Quantized Llama models with increased speed and a reduced memory footprint
Model & quantization overview
- Meta released quantized Llama 3.2 1B and 3B models with near-original accuracy, using PTQ, SpinQuant, and QLoRA-style quantization-aware training.
- QLoRA variants are further fine-tuned, aligning weights to nf4 and giving higher accuracy than plain PTQ, but at higher compute cost.

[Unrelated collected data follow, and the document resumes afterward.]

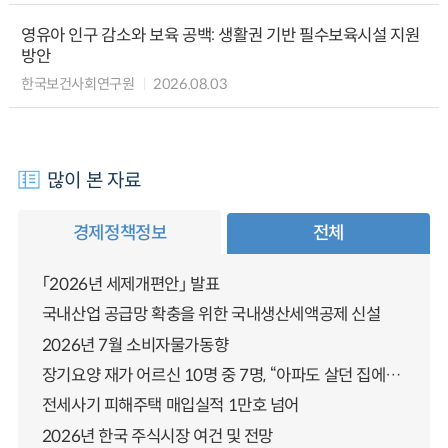
영유아 인구 감소와 보육 공백: 생활권 기반 필수보육시설 지원
방안
한국보건사회연구원
2026.08.03
많이 본 자료
경제정책정보
전체
「2026년 세제개편안」 발표
국내산업 공급망 확충을 위한 국내생산세액공제 신설
2026년 7월 소비자물가동향
장기요양 재가 어르신 10명 중 7명, “아파도 살던 집에서 살겠다” 「2025년 장기요양실태조사」 결과 발표
전세사기 피해주택 매입실적 1만호 넘어
2026년 한국 주식시장 여건 및 전망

- SpinQuant learns rotations to “smear out” outliers in weights/activations. It doesn’t consistently beat nf4 QLoRA but offers better throughput and memory use.
- A Meta engineer clarifies “vanilla PTQ” baseline as simple 4-bit per-group symmetric weight + 8-bit activations, no advanced scheme like AWQ/GPTQ/SpinQuant.

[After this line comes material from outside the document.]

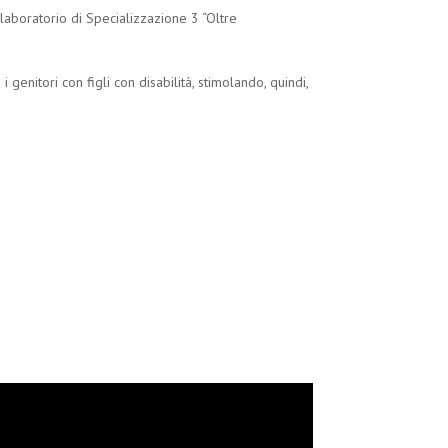
l laboratorio di Specializzazione 3 “Oltre
genitori con figli con disabilità, stimolando, quindi,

Performance, VRAM, and benefits of quantization
- Quantization mainly helps because LLM inference is memory-bound (weight-matrix × vector each token); fewer bits → less memory bandwidth → faster inference.

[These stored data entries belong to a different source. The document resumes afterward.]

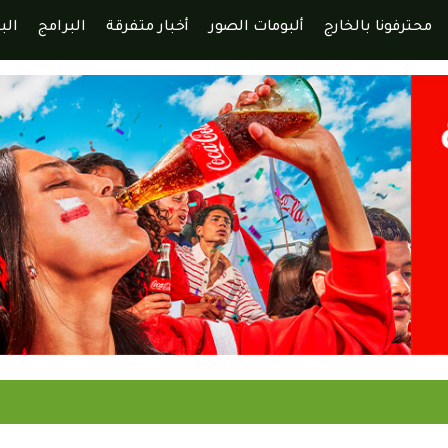
محترفونا بالخارج
ألبومات الصور
أخبار متفرقة
البرامج
الب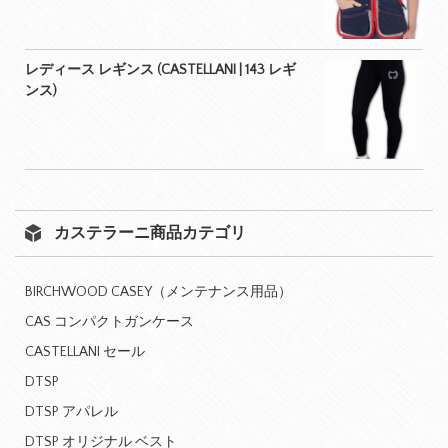
レディース レギンス (CASTELLANI | 143 レギ
ンス)
カステラーニ商品カテゴリ
BIRCHWOOD CASEY（メンテナンス用品）
CAS コンパクトガンケース
CASTELLANI セール
DTSP
DTSP アパレル
DTSP オリジナル ベスト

- On phones (e.g., OnePlus 12), Meta reports large latency and memory gains and ~56% model size reduction.
- Some commenters wish releases would state VRAM needs directly; others argue it’s roughly “parameters × bytes per weight,” with KV cache and context length being the real variable.
- Discussion covers how to estimate KV cache impact and notes that quantization is also used just to make models fit on smaller GPUs.
Quality and use cases of 1B/3B models
- Mixed experiences: some find 3B models capable for lightweight tasks, testing, or simple Slack bots; others report poor performance even on basic classification/translation and reject them for production.
- Several report small models frequently ignoring instructions like “output only X,” especially with longer inputs.
- Recommended mitigations: constrained grammars, schema-based tools, multi-step prompting, short contexts, or dedicated JSON/grammar support in inference servers.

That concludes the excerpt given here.